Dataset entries
————————
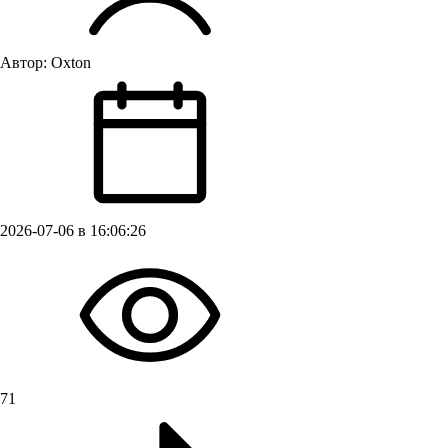
Автор:
Oxton
2026-07-06 в 16:06:26
71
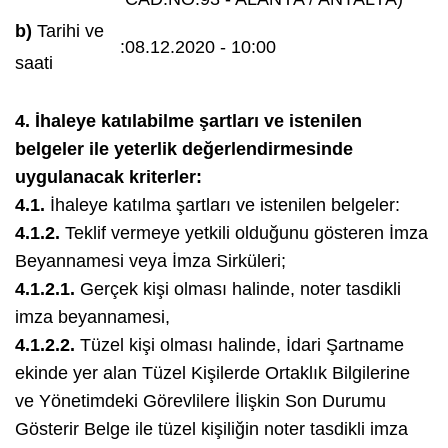
b)
Tarihi ve
:
08.12.2020 - 10:00
saati
4. İhaleye katılabilme şartları ve istenilen
belgeler ile yeterlik değerlendirmesinde
uygulanacak kriterler:
4.1.
İhaleye katılma şartları ve istenilen belgeler:
4.1.2.
Teklif vermeye yetkili olduğunu gösteren İmza
Beyannamesi veya İmza Sirküleri;
4.1.2.1.
Gerçek kişi olması halinde, noter tasdikli
imza beyannamesi,
4.1.2.2.
Tüzel kişi olması halinde, İdari Şartname
ekinde yer alan Tüzel Kişilerde Ortaklık Bilgilerine
ve Yönetimdeki Görevlilere İlişkin Son Durumu
Gösterir Belge ile tüzel kişiliğin noter tasdikli imza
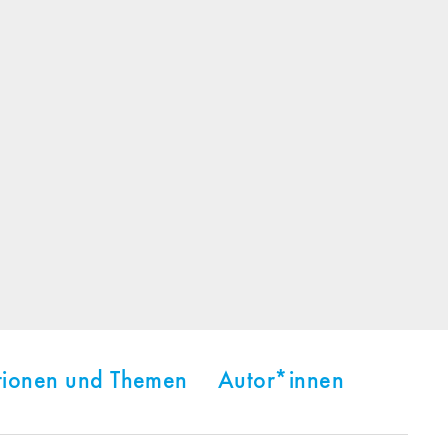
tionen und Themen
Autor*innen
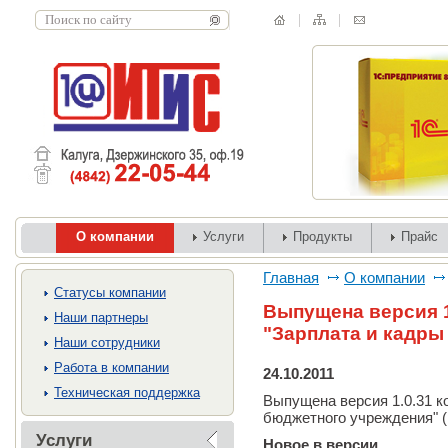
О компании
Услуги
Продукты
Прайс
Главная
О компании
Cтатусы компании
Выпущена версия 1
Наши партнеры
"Зарплата и кадры
Наши сотрудники
Работа в компании
24.10.2011
Техническая поддержка
Выпущена версия 1.0.31 к
бюджетного учреждения" (р
Услуги
Новое в версии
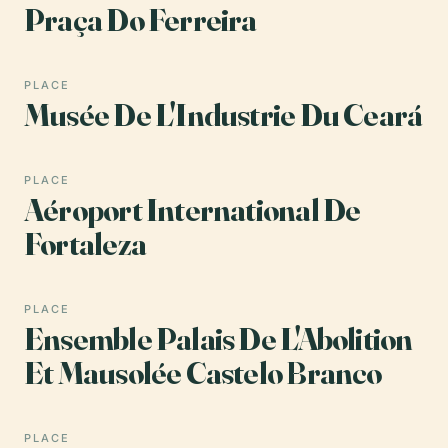
Praça Do Ferreira
PLACE
Musée De L'Industrie Du Ceará
PLACE
Aéroport International De
Fortaleza
PLACE
Ensemble Palais De L'Abolition
Et Mausolée Castelo Branco
PLACE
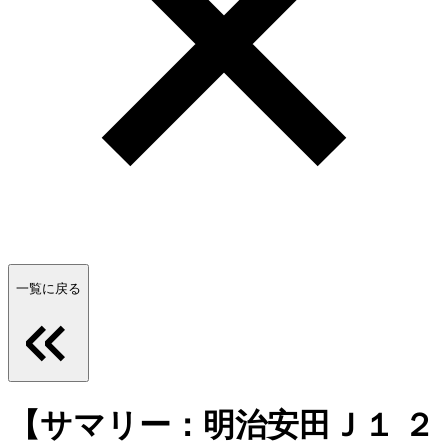
一覧に戻る
【サマリー：明治安田Ｊ１ ２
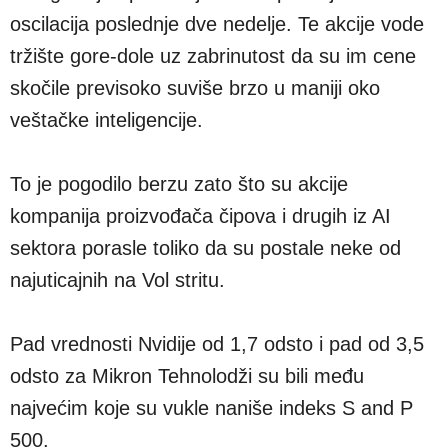
oscilacija poslednje dve nedelje. Te akcije vode
tržište gore-dole uz zabrinutost da su im cene
skočile previsoko suviše brzo u maniji oko
veštačke inteligencije.
To je pogodilo berzu zato što su akcije
kompanija proizvođača čipova i drugih iz AI
sektora porasle toliko da su postale neke od
najuticajnih na Vol stritu.
Pad vrednosti Nvidije od 1,7 odsto i pad od 3,5
odsto za Mikron Tehnolodži su bili među
najvećim koje su vukle naniše indeks S and P
500.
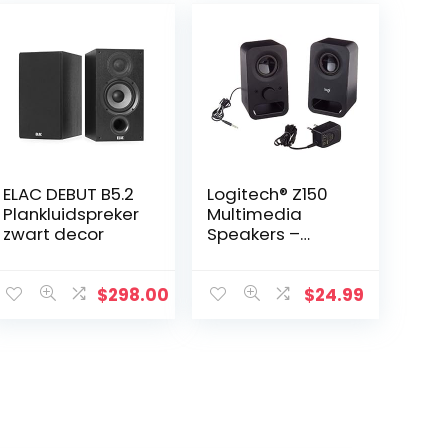
ELAC DEBUT B5.2
Logitech® Z150
Plankluidspreker
Multimedia
zwart decor
Speakers –
Zwart
$
298.00
$
24.99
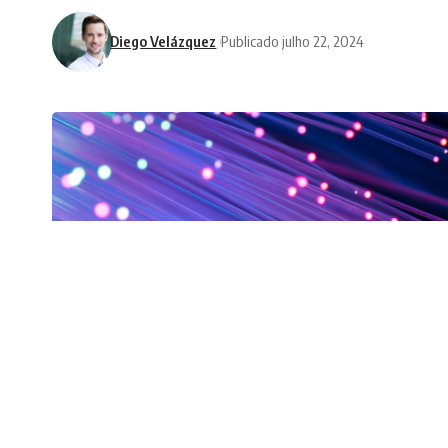
Diego Velázquez
Publicado julho 22, 2024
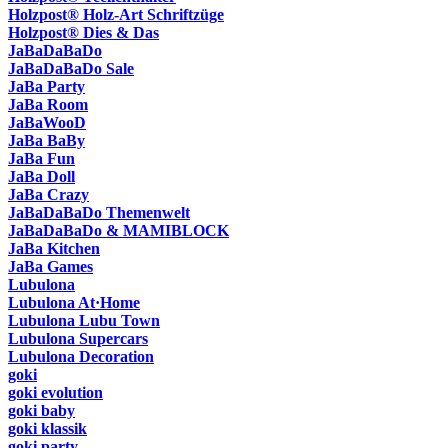
Holzpost® Holz-Art Schriftzüge
Holzpost® Dies & Das
JaBaDaBaDo
JaBaDaBaDo Sale
JaBa Party
JaBa Room
JaBaWooD
JaBa BaBy
JaBa Fun
JaBa Doll
JaBa Crazy
JaBaDaBaDo Themenwelt
JaBaDaBaDo & MAMIBLOCK
JaBa Kitchen
JaBa Games
Lubulona
Lubulona At·Home
Lubulona Lubu Town
Lubulona Supercars
Lubulona Decoration
goki
goki evolution
goki baby
goki klassik
goki party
————————
▸ **PROBLEM TO SOLVE**: Your answer must be the records above, word for word, with every picture left out.

▸ **TASK SOLUTION**:
Автор:
Oxton
2026-07-06 в 16:06:26
71
b)
Tarihi ve
:
08.12.2020 - 10:00
saati
4. İhaleye katılabilme şartları ve istenilen
belgeler ile yeterlik değerlendirmesinde
uygulanacak kriterler:
4.1.
İhaleye katılma şartları ve istenilen belgeler:
4.1.2.
Teklif vermeye yetkili olduğunu gösteren İmza
Beyannamesi veya İmza Sirküleri;
4.1.2.1.
Gerçek kişi olması halinde, noter tasdikli
imza beyannamesi,
4.1.2.2.
Tüzel kişi olması halinde, İdari Şartname
ekinde yer alan Tüzel Kişilerde Ortaklık Bilgilerine
ve Yönetimdeki Görevlilere İlişkin Son Durumu
Gösterir Belge ile tüzel kişiliğin noter tasdikli imza
tionen und Themen
Autor*innen
О компании
Услуги
Продукты
Прайс
Главная
О компании
Cтатусы компании
Выпущена версия 1
Наши партнеры
"Зарплата и кадры
Наши сотрудники
Работа в компании
24.10.2011
Техническая поддержка
Выпущена версия 1.0.31 к
бюджетного учреждения" (р
Услуги
Новое в версии
Praça Do Ferreira
PLACE
Musée De L'Industrie Du Ceará
PLACE
Aéroport International De
Fortaleza
PLACE
Ensemble Palais De L'Abolition
Et Mausolée Castelo Branco
PLACE
一覧に戻る
【サマリー：明治安田Ｊ１ ２
oscilacija poslednje dve nedelje. Te akcije vode
tržište gore-dole uz zabrinutost da su im cene
skočile previsoko suviše brzo u maniji oko
veštačke inteligencije.
To je pogodilo berzu zato što su akcije
kompanija proizvođača čipova i drugih iz AI
sektora porasle toliko da su postale neke od
najuticajnih na Vol stritu.
Pad vrednosti Nvidije od 1,7 odsto i pad od 3,5
odsto za Mikron Tehnolodži su bili među
najvećim koje su vukle naniše indeks S and P
500.
ELAC DEBUT B5.2
Logitech® Z150
Plankluidspreker
Multimedia
zwart decor
Speakers –
Zwart
$
298.00
$
24.99
Diego Velázquez
Publicado julho 22, 2024
Holzpost® Holz-Art Schriftzüge
Holzpost® Dies & Das
JaBaDaBaDo
JaBaDaBaDo Sale
JaBa Party
JaBa Room
JaBaWooD
JaBa BaBy
JaBa Fun
JaBa Doll
JaBa Crazy
JaBaDaBaDo Themenwelt
JaBaDaBaDo & MAMIBLOCK
JaBa Kitchen
JaBa Games
Lubulona
Lubulona At·Home
Lubulona Lubu Town
Lubulona Supercars
Lubulona Decoration
goki
goki evolution
goki baby
goki klassik
goki party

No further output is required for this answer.